220338 Crisis Intervention Team (CIT): A model multi-agency collaboration between law enforcement, advocacy, and mental health communities to promote improved health outcomes for individuals with mental illnesses

Tuesday, November 9, 2010

Beth Broussard, MPH, CHES , Department of Psychiatry and Behavioral Sciences, The George Washington University School of Medicine and Health Sciences, Washington, DC
Michael Compton, MD, MPH , Department of Psychiatry and Behavioral Sciences, The George Washington University School of Medicine and Health Sciences, Washington, DC
Law enforcement officers are often first responders to emergency crisis situations involving individuals with mental illnesses, and as such, can be viewed as gatekeepers to the criminal justice and mental health systems. However, officers receive very little training on mental illnesses and are often unequipped to handle such situations appropriately. To improve officer and patient safety, enhance access to mental health services, and promote treatment instead of incarceration when appropriate, thereby improving health outcomes, the Memphis model of the Crisis Intervention Team (CIT) program was developed. The widely and rapidly disseminated program, which includes a 40-hour training component for law enforcement officers, has quickly become an exemplary collaboration between the law enforcement, advocacy, and mental health communities. This presentation will provide an overview of the CIT program by examining its training component and summarizing other core elements. The presentation will especially highlight CIT's tenet of community partnerships as illustrated in Georgia and its commitment to community-based participatory research designs.
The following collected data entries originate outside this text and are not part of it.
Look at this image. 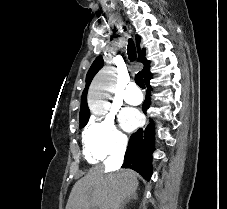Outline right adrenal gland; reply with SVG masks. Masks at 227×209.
I'll return each instance as SVG.
<instances>
[{"label":"right adrenal gland","instance_id":"obj_1","mask_svg":"<svg viewBox=\"0 0 227 209\" xmlns=\"http://www.w3.org/2000/svg\"><path fill=\"white\" fill-rule=\"evenodd\" d=\"M131 199H136V195L135 197H131ZM122 205H126V203H122ZM121 209H124V207H121Z\"/></svg>","mask_w":227,"mask_h":209}]
</instances>
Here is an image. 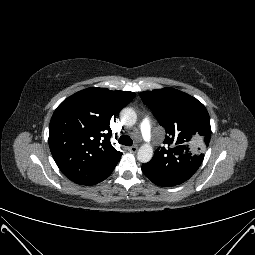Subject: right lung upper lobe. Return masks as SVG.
Masks as SVG:
<instances>
[{"label": "right lung upper lobe", "instance_id": "1", "mask_svg": "<svg viewBox=\"0 0 255 255\" xmlns=\"http://www.w3.org/2000/svg\"><path fill=\"white\" fill-rule=\"evenodd\" d=\"M135 93L88 88L65 99L49 127L53 158L71 181L94 185L114 170L122 153L110 143L111 117L129 104Z\"/></svg>", "mask_w": 255, "mask_h": 255}]
</instances>
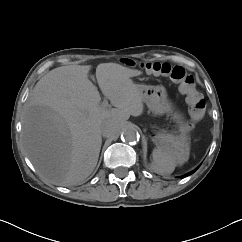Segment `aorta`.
Returning <instances> with one entry per match:
<instances>
[{"mask_svg":"<svg viewBox=\"0 0 242 242\" xmlns=\"http://www.w3.org/2000/svg\"><path fill=\"white\" fill-rule=\"evenodd\" d=\"M122 138L126 142L134 143L139 140L140 135L138 133V130L134 126H128L123 130Z\"/></svg>","mask_w":242,"mask_h":242,"instance_id":"aorta-1","label":"aorta"}]
</instances>
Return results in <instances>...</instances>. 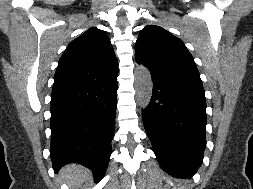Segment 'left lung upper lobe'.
<instances>
[{
	"mask_svg": "<svg viewBox=\"0 0 253 189\" xmlns=\"http://www.w3.org/2000/svg\"><path fill=\"white\" fill-rule=\"evenodd\" d=\"M135 60L151 71L153 79L204 93L192 55L179 38L162 27L148 25L141 30L135 44Z\"/></svg>",
	"mask_w": 253,
	"mask_h": 189,
	"instance_id": "5c2ea615",
	"label": "left lung upper lobe"
}]
</instances>
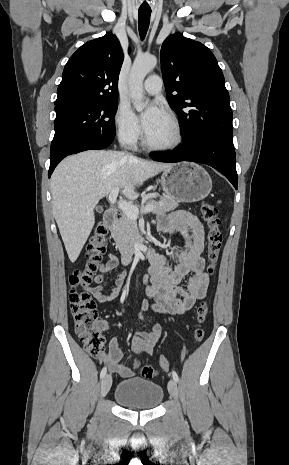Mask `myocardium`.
Returning a JSON list of instances; mask_svg holds the SVG:
<instances>
[{"instance_id":"myocardium-1","label":"myocardium","mask_w":289,"mask_h":465,"mask_svg":"<svg viewBox=\"0 0 289 465\" xmlns=\"http://www.w3.org/2000/svg\"><path fill=\"white\" fill-rule=\"evenodd\" d=\"M164 114L166 115V117L168 118V120L170 121V123L172 125L173 132H174V137H173L172 141H170L168 143L155 144V143L150 142L147 139L146 135H144V137H143V145L149 150H152V151H170V150H174L177 147H179L181 145L182 141H183L182 127H181V124H180L179 120L175 116V114L172 113L169 110H165Z\"/></svg>"}]
</instances>
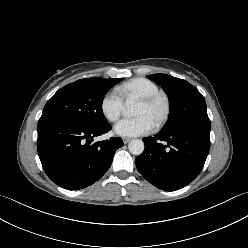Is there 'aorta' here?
<instances>
[{
    "instance_id": "762f6f07",
    "label": "aorta",
    "mask_w": 248,
    "mask_h": 248,
    "mask_svg": "<svg viewBox=\"0 0 248 248\" xmlns=\"http://www.w3.org/2000/svg\"><path fill=\"white\" fill-rule=\"evenodd\" d=\"M123 113L125 116H133L135 114L134 109L131 106L124 109ZM128 148L131 154L140 155L143 153L145 146L142 140L133 139L129 142Z\"/></svg>"
}]
</instances>
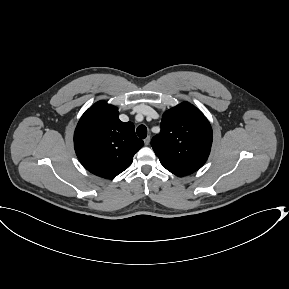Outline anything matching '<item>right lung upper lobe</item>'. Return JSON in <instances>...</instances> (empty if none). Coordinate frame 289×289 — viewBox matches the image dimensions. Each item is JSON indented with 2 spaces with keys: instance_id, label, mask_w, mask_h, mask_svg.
<instances>
[{
  "instance_id": "1",
  "label": "right lung upper lobe",
  "mask_w": 289,
  "mask_h": 289,
  "mask_svg": "<svg viewBox=\"0 0 289 289\" xmlns=\"http://www.w3.org/2000/svg\"><path fill=\"white\" fill-rule=\"evenodd\" d=\"M143 145L133 123L121 122L118 109L104 101L82 115L74 133L75 152L82 165L106 179L126 170Z\"/></svg>"
}]
</instances>
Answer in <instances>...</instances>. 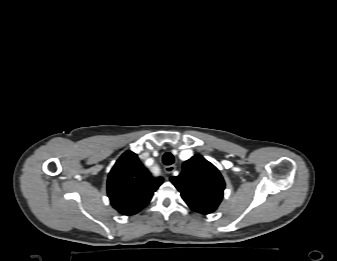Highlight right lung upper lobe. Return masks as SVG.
<instances>
[{
  "label": "right lung upper lobe",
  "instance_id": "right-lung-upper-lobe-1",
  "mask_svg": "<svg viewBox=\"0 0 337 261\" xmlns=\"http://www.w3.org/2000/svg\"><path fill=\"white\" fill-rule=\"evenodd\" d=\"M163 183L154 178L132 151H126L111 169L107 194L112 206L123 215H134L145 207Z\"/></svg>",
  "mask_w": 337,
  "mask_h": 261
}]
</instances>
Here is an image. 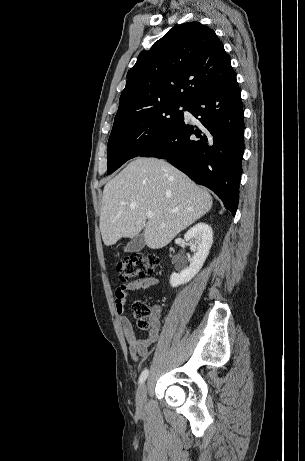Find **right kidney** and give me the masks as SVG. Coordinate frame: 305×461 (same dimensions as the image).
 Here are the masks:
<instances>
[{
	"label": "right kidney",
	"instance_id": "right-kidney-1",
	"mask_svg": "<svg viewBox=\"0 0 305 461\" xmlns=\"http://www.w3.org/2000/svg\"><path fill=\"white\" fill-rule=\"evenodd\" d=\"M184 239L189 242L194 252L190 265L180 273L173 272L170 284L173 288L188 283L202 268L213 243V231L206 223H198L185 234Z\"/></svg>",
	"mask_w": 305,
	"mask_h": 461
}]
</instances>
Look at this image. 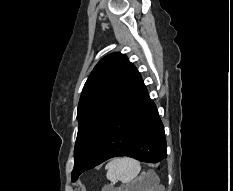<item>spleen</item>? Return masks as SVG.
<instances>
[{
  "label": "spleen",
  "instance_id": "obj_1",
  "mask_svg": "<svg viewBox=\"0 0 233 191\" xmlns=\"http://www.w3.org/2000/svg\"><path fill=\"white\" fill-rule=\"evenodd\" d=\"M106 169L109 181L120 180L123 183H130L138 176L141 166L137 160L125 157L112 160L106 165ZM149 175L155 176L154 173H149ZM155 178L157 177L155 176Z\"/></svg>",
  "mask_w": 233,
  "mask_h": 191
}]
</instances>
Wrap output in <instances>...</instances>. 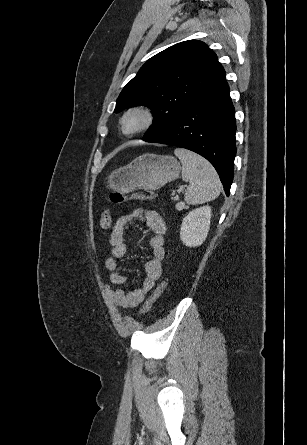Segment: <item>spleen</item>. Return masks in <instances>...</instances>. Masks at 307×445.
<instances>
[{"mask_svg": "<svg viewBox=\"0 0 307 445\" xmlns=\"http://www.w3.org/2000/svg\"><path fill=\"white\" fill-rule=\"evenodd\" d=\"M174 152L182 162V178L189 182L185 190L187 204H203L219 196L220 178L206 158L186 148H175Z\"/></svg>", "mask_w": 307, "mask_h": 445, "instance_id": "spleen-1", "label": "spleen"}]
</instances>
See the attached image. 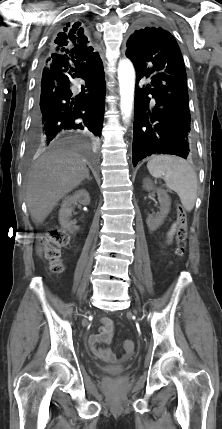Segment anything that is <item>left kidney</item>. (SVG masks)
I'll list each match as a JSON object with an SVG mask.
<instances>
[{
  "mask_svg": "<svg viewBox=\"0 0 222 429\" xmlns=\"http://www.w3.org/2000/svg\"><path fill=\"white\" fill-rule=\"evenodd\" d=\"M143 188L147 191L156 190L158 201L160 203V212L156 216L148 215L147 226L150 231H155L159 228L170 211L171 200L167 192L161 188H155L150 179L143 180Z\"/></svg>",
  "mask_w": 222,
  "mask_h": 429,
  "instance_id": "1",
  "label": "left kidney"
}]
</instances>
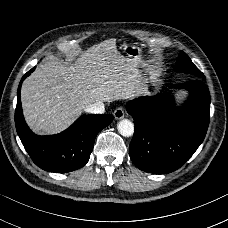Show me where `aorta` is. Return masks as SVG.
I'll use <instances>...</instances> for the list:
<instances>
[{
    "label": "aorta",
    "mask_w": 228,
    "mask_h": 228,
    "mask_svg": "<svg viewBox=\"0 0 228 228\" xmlns=\"http://www.w3.org/2000/svg\"><path fill=\"white\" fill-rule=\"evenodd\" d=\"M134 131H135V127L131 121L125 119V120H121L118 123V132L124 137L133 136Z\"/></svg>",
    "instance_id": "obj_1"
}]
</instances>
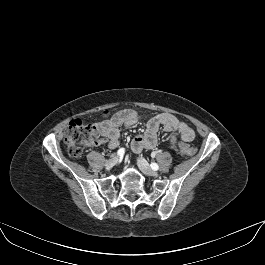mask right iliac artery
Wrapping results in <instances>:
<instances>
[{
	"mask_svg": "<svg viewBox=\"0 0 265 265\" xmlns=\"http://www.w3.org/2000/svg\"><path fill=\"white\" fill-rule=\"evenodd\" d=\"M125 153V149L124 148H120L118 151H117V155L118 156H123Z\"/></svg>",
	"mask_w": 265,
	"mask_h": 265,
	"instance_id": "82829eb1",
	"label": "right iliac artery"
}]
</instances>
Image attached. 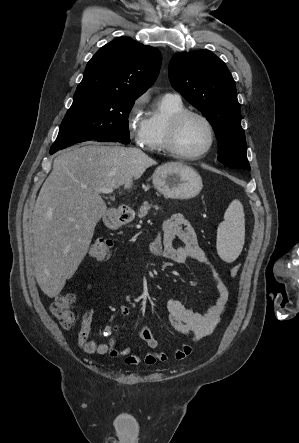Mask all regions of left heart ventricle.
<instances>
[{"label": "left heart ventricle", "mask_w": 299, "mask_h": 443, "mask_svg": "<svg viewBox=\"0 0 299 443\" xmlns=\"http://www.w3.org/2000/svg\"><path fill=\"white\" fill-rule=\"evenodd\" d=\"M209 141L206 124L197 117H188L181 125L177 146L186 154H197L203 151Z\"/></svg>", "instance_id": "1"}]
</instances>
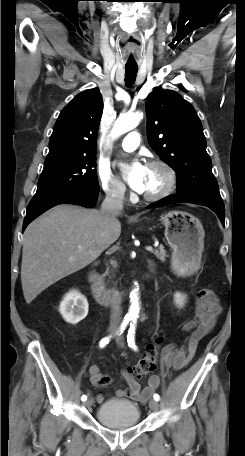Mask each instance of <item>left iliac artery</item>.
<instances>
[{"label": "left iliac artery", "mask_w": 245, "mask_h": 456, "mask_svg": "<svg viewBox=\"0 0 245 456\" xmlns=\"http://www.w3.org/2000/svg\"><path fill=\"white\" fill-rule=\"evenodd\" d=\"M127 342L130 348H132L135 351L137 350V346L135 344V322H133V324H130V328L127 335ZM153 398L156 401L160 400V396L158 394H154Z\"/></svg>", "instance_id": "44dca946"}]
</instances>
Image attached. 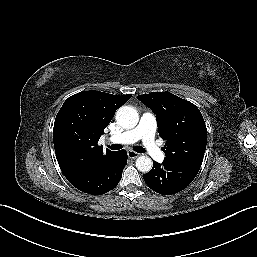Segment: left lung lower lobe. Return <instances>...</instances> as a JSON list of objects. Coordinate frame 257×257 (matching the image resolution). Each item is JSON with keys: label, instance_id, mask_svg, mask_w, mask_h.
Listing matches in <instances>:
<instances>
[{"label": "left lung lower lobe", "instance_id": "1", "mask_svg": "<svg viewBox=\"0 0 257 257\" xmlns=\"http://www.w3.org/2000/svg\"><path fill=\"white\" fill-rule=\"evenodd\" d=\"M199 170L185 164L153 161V168L143 175L146 184L153 191L170 195L185 189L195 178Z\"/></svg>", "mask_w": 257, "mask_h": 257}]
</instances>
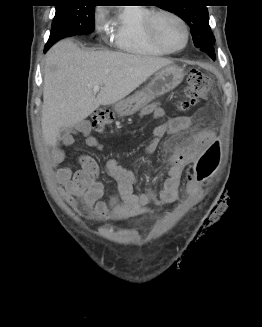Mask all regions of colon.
Returning <instances> with one entry per match:
<instances>
[{
    "instance_id": "5ec220e1",
    "label": "colon",
    "mask_w": 262,
    "mask_h": 327,
    "mask_svg": "<svg viewBox=\"0 0 262 327\" xmlns=\"http://www.w3.org/2000/svg\"><path fill=\"white\" fill-rule=\"evenodd\" d=\"M210 79L198 70H193L187 78L182 109H188L205 99L210 91ZM114 115L110 110H97L92 117L93 129L102 132L113 123ZM220 148L218 143H213L194 165V178L197 182L207 179L218 165Z\"/></svg>"
}]
</instances>
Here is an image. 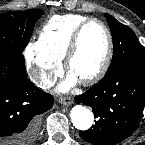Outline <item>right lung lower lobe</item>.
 <instances>
[{"instance_id":"98d812e1","label":"right lung lower lobe","mask_w":145,"mask_h":145,"mask_svg":"<svg viewBox=\"0 0 145 145\" xmlns=\"http://www.w3.org/2000/svg\"><path fill=\"white\" fill-rule=\"evenodd\" d=\"M53 96L26 77L22 53L0 54V145H31L38 115L53 106Z\"/></svg>"}]
</instances>
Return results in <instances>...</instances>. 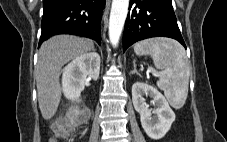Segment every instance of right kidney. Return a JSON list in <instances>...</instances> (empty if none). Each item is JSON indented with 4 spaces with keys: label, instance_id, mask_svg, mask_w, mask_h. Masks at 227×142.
Here are the masks:
<instances>
[{
    "label": "right kidney",
    "instance_id": "1",
    "mask_svg": "<svg viewBox=\"0 0 227 142\" xmlns=\"http://www.w3.org/2000/svg\"><path fill=\"white\" fill-rule=\"evenodd\" d=\"M100 72V56L90 52L78 56L63 70L62 88L64 96L72 102H80V94L87 77L97 80Z\"/></svg>",
    "mask_w": 227,
    "mask_h": 142
}]
</instances>
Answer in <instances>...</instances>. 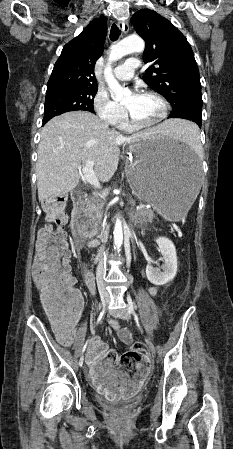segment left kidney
<instances>
[{"instance_id":"5707ae66","label":"left kidney","mask_w":233,"mask_h":449,"mask_svg":"<svg viewBox=\"0 0 233 449\" xmlns=\"http://www.w3.org/2000/svg\"><path fill=\"white\" fill-rule=\"evenodd\" d=\"M156 243L158 251L162 254L163 264L158 268L148 264L146 276L152 284L163 286L172 281L177 273L176 248L173 242L166 237H158Z\"/></svg>"}]
</instances>
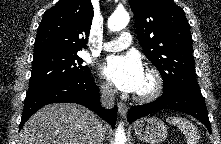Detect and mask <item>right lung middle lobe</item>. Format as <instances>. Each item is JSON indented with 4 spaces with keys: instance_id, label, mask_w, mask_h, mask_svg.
<instances>
[{
    "instance_id": "1",
    "label": "right lung middle lobe",
    "mask_w": 221,
    "mask_h": 144,
    "mask_svg": "<svg viewBox=\"0 0 221 144\" xmlns=\"http://www.w3.org/2000/svg\"><path fill=\"white\" fill-rule=\"evenodd\" d=\"M77 52L43 51L34 53L28 92L62 80L84 81L91 77Z\"/></svg>"
}]
</instances>
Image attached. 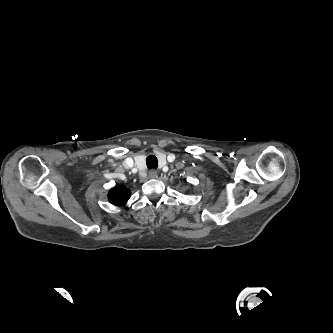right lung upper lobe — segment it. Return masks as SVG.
Instances as JSON below:
<instances>
[{
    "label": "right lung upper lobe",
    "mask_w": 333,
    "mask_h": 333,
    "mask_svg": "<svg viewBox=\"0 0 333 333\" xmlns=\"http://www.w3.org/2000/svg\"><path fill=\"white\" fill-rule=\"evenodd\" d=\"M130 198V191L120 185H116L109 191V202L116 206H123Z\"/></svg>",
    "instance_id": "right-lung-upper-lobe-1"
}]
</instances>
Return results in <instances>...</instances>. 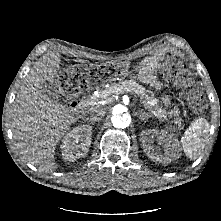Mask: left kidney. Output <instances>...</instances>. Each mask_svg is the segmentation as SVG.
<instances>
[{
    "instance_id": "1",
    "label": "left kidney",
    "mask_w": 221,
    "mask_h": 221,
    "mask_svg": "<svg viewBox=\"0 0 221 221\" xmlns=\"http://www.w3.org/2000/svg\"><path fill=\"white\" fill-rule=\"evenodd\" d=\"M153 138H157L162 147L166 149L164 154L154 148ZM140 140L147 156L156 162L168 163L178 155V142L167 130H162L161 132L153 130L143 131Z\"/></svg>"
}]
</instances>
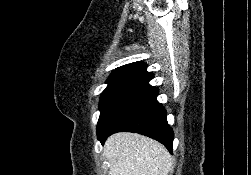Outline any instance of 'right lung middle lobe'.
Returning a JSON list of instances; mask_svg holds the SVG:
<instances>
[{"label": "right lung middle lobe", "mask_w": 251, "mask_h": 175, "mask_svg": "<svg viewBox=\"0 0 251 175\" xmlns=\"http://www.w3.org/2000/svg\"><path fill=\"white\" fill-rule=\"evenodd\" d=\"M138 81L130 77H116L107 80L108 86L101 94L99 103L100 117L98 124L105 116L110 105L129 87L136 84Z\"/></svg>", "instance_id": "right-lung-middle-lobe-1"}]
</instances>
Key early research findings of the Georgia CIT program provide preliminary support for the effectiveness of CIT in several domains, such as self-efficacy, preferred social distance, and use of force across an escalating crisis situation, illustrating CIT as an important model of collaboration between community mental health providers, health services researchers, advocates, and law enforcement/public safety professionals.

Learning Areas:
Implementation of health education strategies, interventions and programs
Public health or related education
Social and behavioral sciences

Learning Objectives:
1. Discuss the Crisis Intervention Team (CIT) model. 2. Identify at least two core elements of the model. 3. Explain the importance of this collaboration between law enforcement and mental health in terms of facilitating access to appropriate mental health services.

Keywords: Community Collaboration, Criminal Justice

Presenting author's disclosure statement:

Qualified on the content I am responsible for because: I am the project supervisor for research on the Crisis Intervention Team (CIT) program at Emory University.
Any relevant financial relationships? No

I agree to comply with the American Public Health Association Conflict of Interest and Commercial Support Guidelines, and to disclose to the participants any off-label or experimental uses of a commercial product or service discussed in my presentation.